It’s well-known that drinking and driving is linked to a high risk of causing a car crash.
But taking common prescription medications like sleeping pills, opioids and medication used to treat anxiety and depression also poses a risk, a new UBC study of millions of drivers finds.
British Columbia drivers prescribed sedating antipsychotics have a 35 per cent increased risk of causing a road collision, while people on commonly prescribed benzodiazepines (like Valium or Xanax) increase their risk by 25 to 30 per cent.
The researchers from UBC’s faculty of medicine also found that high-potency opioids such as morphine showed a 24 per cent increased risk of road collisions.
Dr. Jeff Brubacher, an associate professor in UBC’s department of emergency medicine, says these results indicate a need for more caution among drivers taking medications, and specific advice from physicians who prescribe them.
Although standard advice recommends not driving if you feel drowsy, a lack of symptoms does not mean drivers are not at risk.
“Even if you feel safe to drive, you’re still at a modestly increased risk of up to 35 per cent, which is nothing to ignore,” he says.
“I don’t want to give advice that you just absolutely shouldn’t be driving when you take these medications, but there has to be a lot of caution if you do choose to drive, especially if you are feeling at all drowsy.”
No evidence of tolerance
The researchers studied prescription records and motor vehicle collisions over a 20-year period in B.C. This included almost five million drivers, more than 131 million prescriptions and over 600,000 collisions from Jan. 1, 1997 to Dec. 31, 2016.

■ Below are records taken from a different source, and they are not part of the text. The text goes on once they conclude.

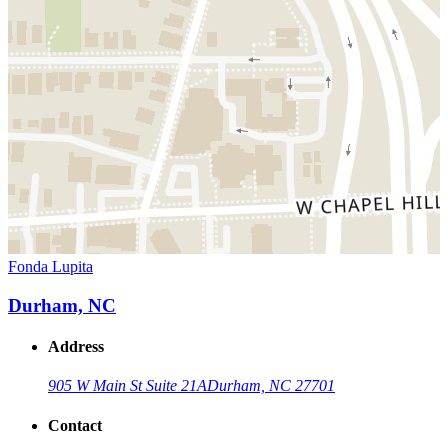
Fonda Lupita
Durham, NC
Address
905 W Main St Suite 21A
Durham, NC 27701
Contact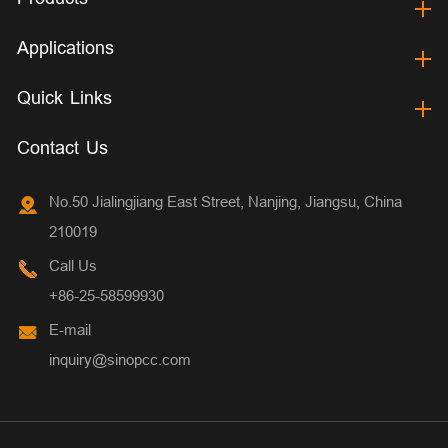
Applications
Quick Links
Contact Us
No.50 Jialingjiang East Street, Nanjing, Jiangsu, China
210019
Call Us
+86-25-58599930
E-mail
inquiry@sinopcc.com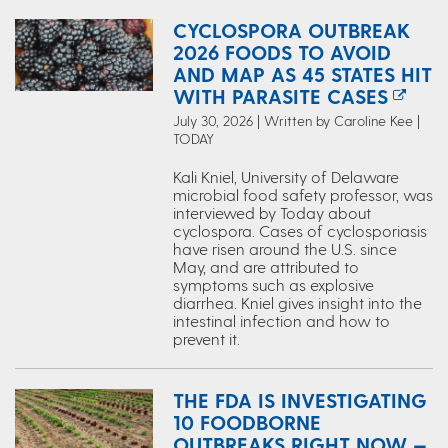
CYCLOSPORA OUTBREAK
2026 FOODS TO AVOID
AND MAP AS 45 STATES HIT
WITH PARASITE CASES
July 30, 2026 | Written by Caroline Kee |
TODAY
Kali Kniel, University of Delaware
microbial food safety professor, was
interviewed by Today about
cyclospora. Cases of cyclosporiasis
have risen around the U.S. since
May, and are attributed to
symptoms such as explosive
diarrhea. Kniel gives insight into the
intestinal infection and how to
prevent it.
THE FDA IS INVESTIGATING
10 FOODBORNE
OUTBREAKS RIGHT NOW —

The team analyzed police reports to determine which drivers were responsible for crashes, and then compared the risk between drivers with active prescriptions and those without any prescriptions.
“People taking these medications on a long-term basis might think they are tolerant to it and are safe to drive. But in reality, the risk of causing road collisions goes up in these groups of people and it stays up even with time.”
Dr. Jeff Brubacher
They also assessed whether tolerance might play a factor. People with a new prescription (less than 30 days) and people with an established prescription (more than 30 days) turned out to have similar risk.
“People taking these medications on a long-term basis might think they are tolerant to it and are safe to drive,” Dr. Brubacher says. “But in reality, the risk of causing road collisions goes up in these groups of people and it stays up even with time.”
Brubacher also warns that risk increases when drivers take several prescription medications at the same time, or if they mix their medications with alcohol.
Specific messaging needed
The findings can further guide prescription choices and warnings on medication labels, and inform public education campaigns targeting impaired driving, Dr. Brubacher says.
“If almost every medication is dispensed with a warning not to drive, then that messaging loses its effect,” he says. “We can maybe be a little bit more selective and specific in our warnings.”
The study proposes that clinicians who prescribe opioids and benzodiazepines should regularly counsel patients on the risks of driving while using these medications, even for patients who have been on the medications for a long time.
This study was published Monday in Lancet Public Health.